The Sustainable Food Trust published these findings in London at a briefing in London attended by senior representatives from the food and farming industries, leading scientists, policy-makers and civil society organisations.

Professor Jules Pretty, Professor of Environment and Society at the University of Essex, who spoke at the event, said: “This report is timely and important. It shows that current UK agroecosystems still produce considerable environmental externalities. They impose costs on others. We have known the concerns, and now we have some critical data. Some of the report’s recommendations are new, some long-standing. At their core is the suggestion that redesign of our agricultural and food systems could be a game changer, setting agriculture on a journey towards sustainability, but with a clearer sense of multiple food and environmental targets and much wider social benefits.”

Perverse incentives for business as usual

The report argues that the failure of the UK food economy to account for these hidden costs has given rise to perverse incentives in the food system; where it is more profitable to produce and distribute food in damaging ways, than in ways which deliver environmental and public health benefits. Many food businesses keep their expenditure to a minimum by passing the cost burden of environmentally-damaging practices to the public sector, with taxpayers picking up the tab.

Patrick Holden, CEO of the Sustainable Food Trust, said: “There is a shadow food economy which we all contribute to without realising it. For every £1 we hand over at the till another £1 is quietly taken from us without our consent. The current UK food system thrives only because it does not account for the full costs of production or consumption, which are paid for in hidden ways.

Those who pollute or degrade do not pay for the damage they cause. Conversely, those who farm more sustainably are forced to cover the higher cost of producing food in more beneficial ways. This means there is no business case for producers to adopt more sustainable approaches.

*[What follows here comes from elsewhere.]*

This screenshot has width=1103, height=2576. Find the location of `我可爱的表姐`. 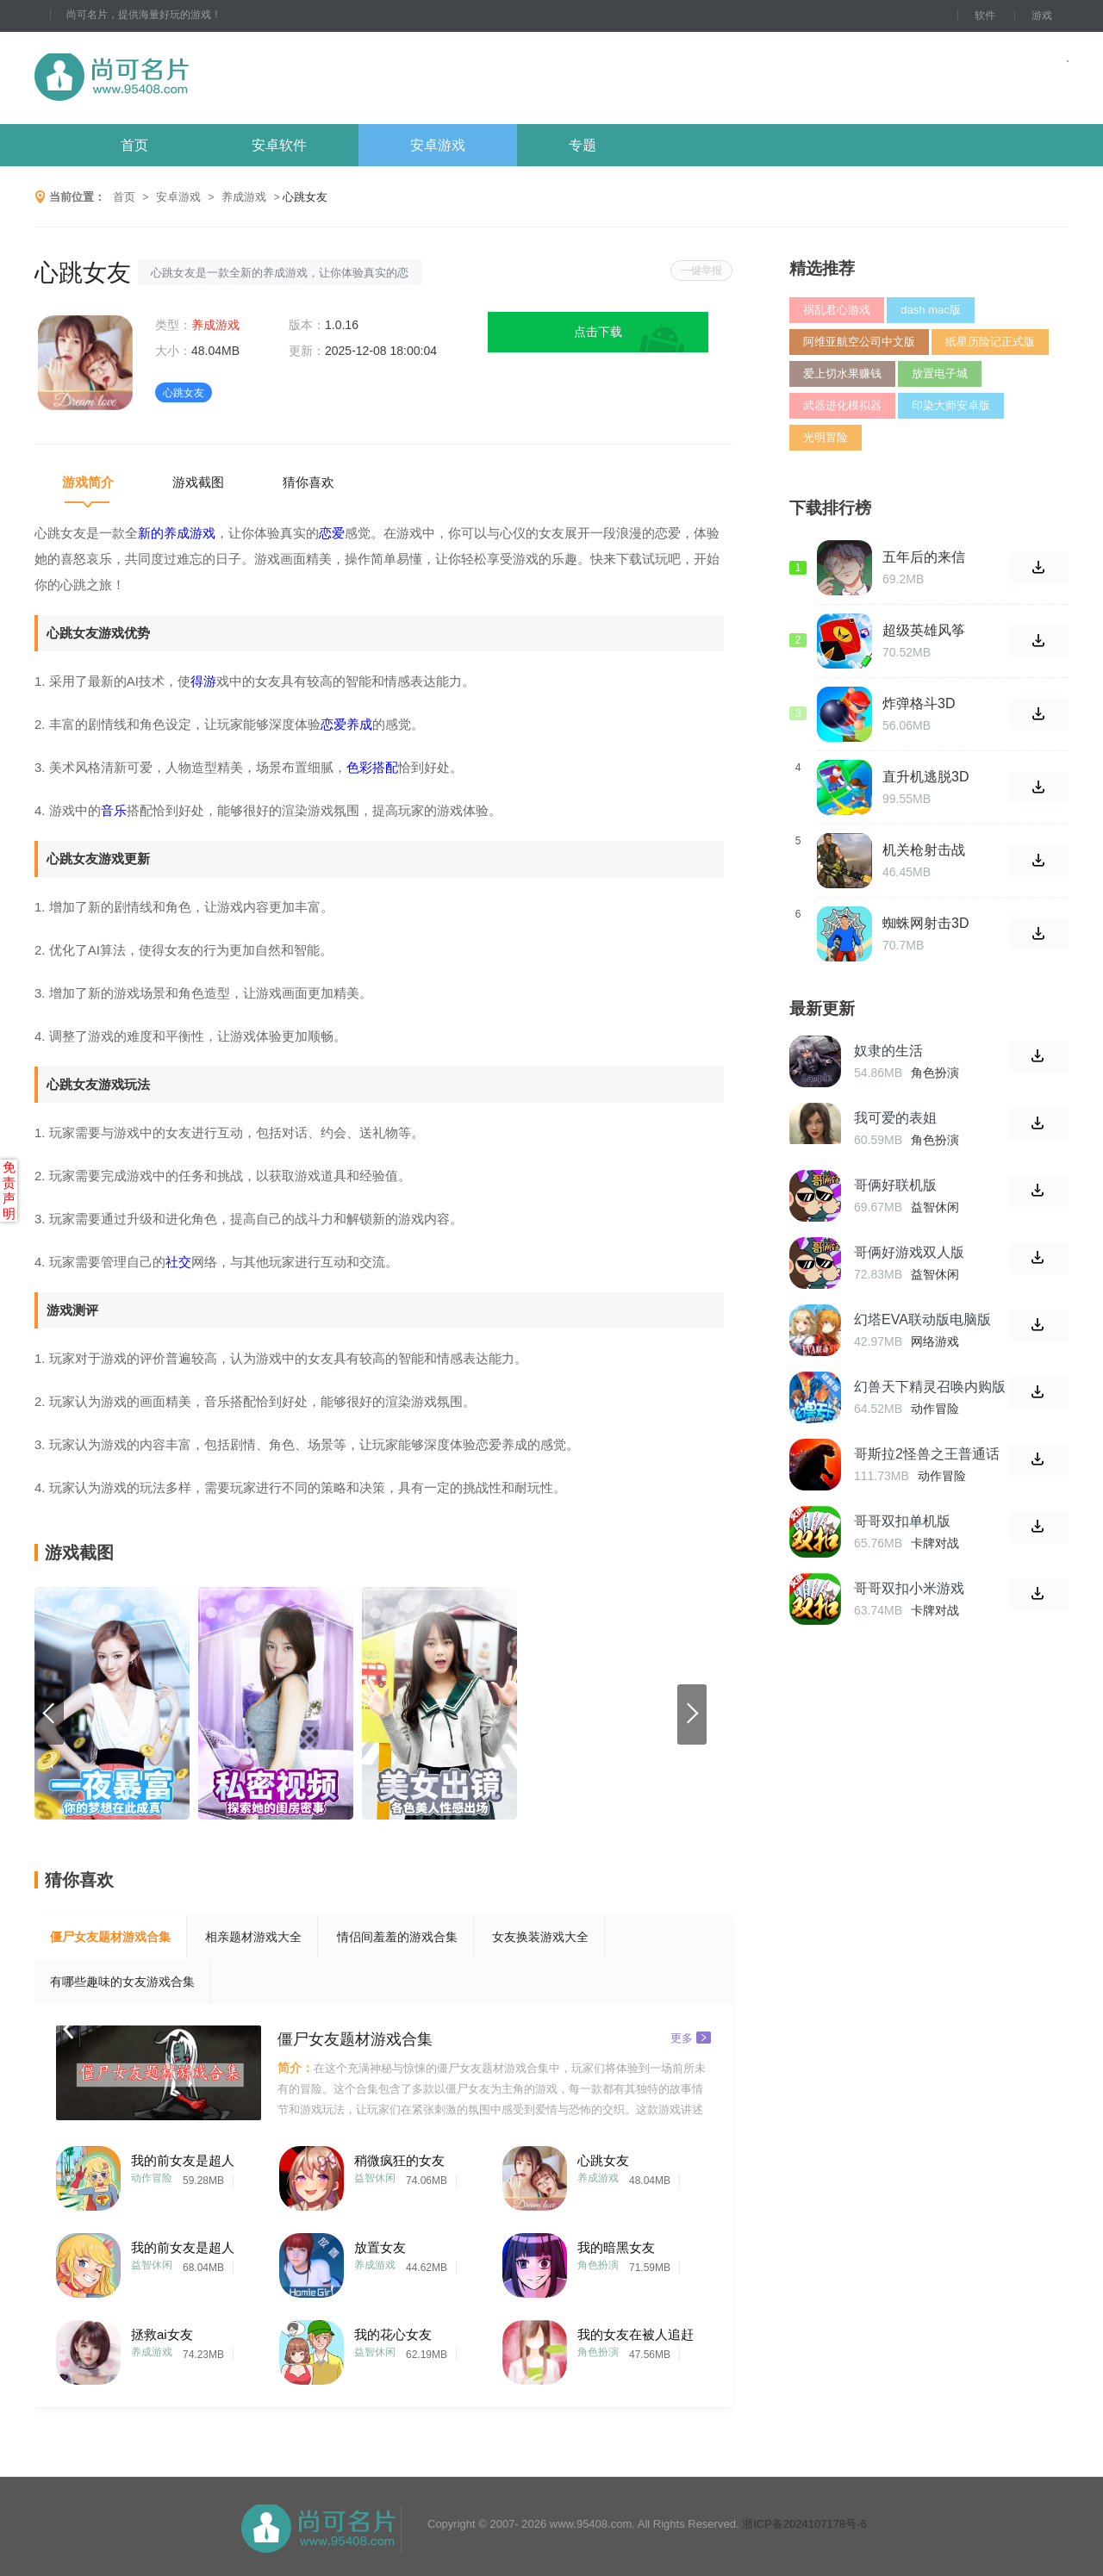

我可爱的表姐 is located at coordinates (895, 1118).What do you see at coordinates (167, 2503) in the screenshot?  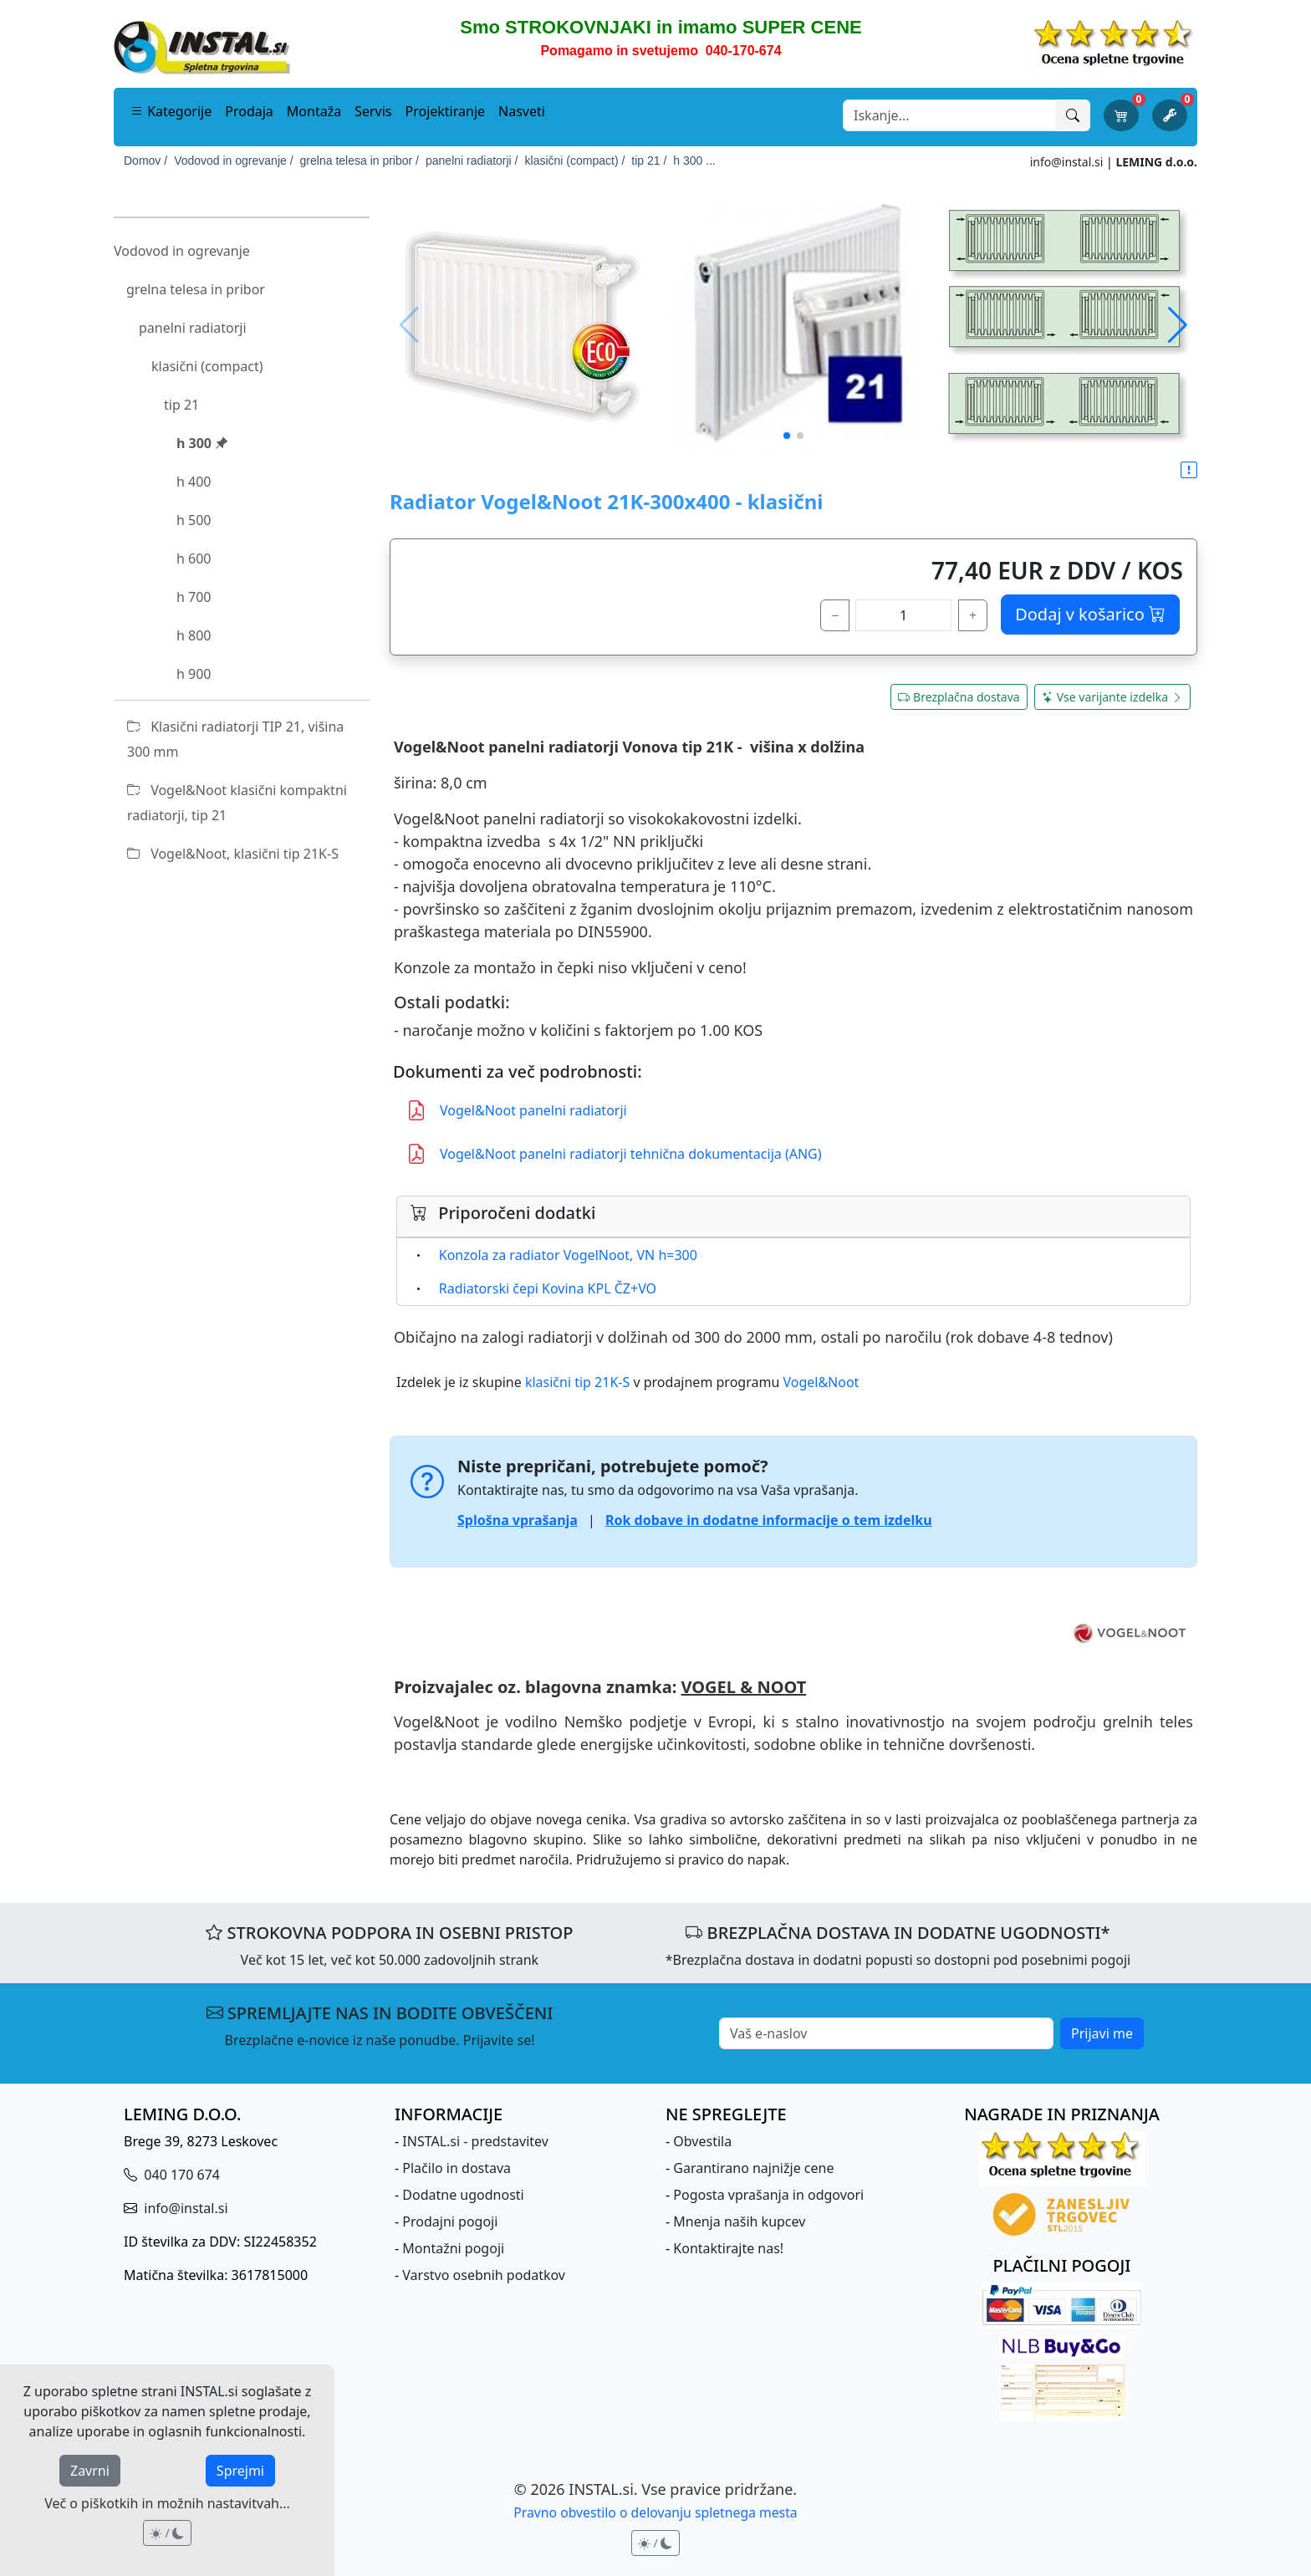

The government can and must factor in these hidden costs and benefits in developing post-Brexit food and farming policies.”

The Sustainable Food Trust is calling for decisive policy action to internalise the hidden costs of food, in order to level the playing field between the most damaging food systems and those which are more sustainable.

Not just the UK

Food systems everywhere harbour hidden costs like these. In the US the Union of Concerned Scientists say that pollution, poorer nutrition, environmental degradation and damage to downstream economies are just some of the hidden costs of the modern food system.

Last year, experts who gathered at the True Cost of American Food heard that for every dollar American consumers pay for food, the country is spending up to two dollars to fight diseases linked to poor food production, worker abuse and environmental harms.

“The bill consumers pay at the grocery checkout does not reflect the true cost Americans are actually paying for food,” said Holden. “We have to recognize this before we can do a better job growing our food, educating society to make informed decisions and incentivizing farmers and sustainable practices – and thereby save both lives and money.”

The new report on the true cost of UK food calls on the government to introduce taxes on the most harmful aspects of intensive agriculture, such as the use of nitrogen fertiliser. This would provide revenue to the state, which could be used to pay farmers to adopt food production approaches which have positive rather than negative impacts, such as practices to increase soil carbon sequestration.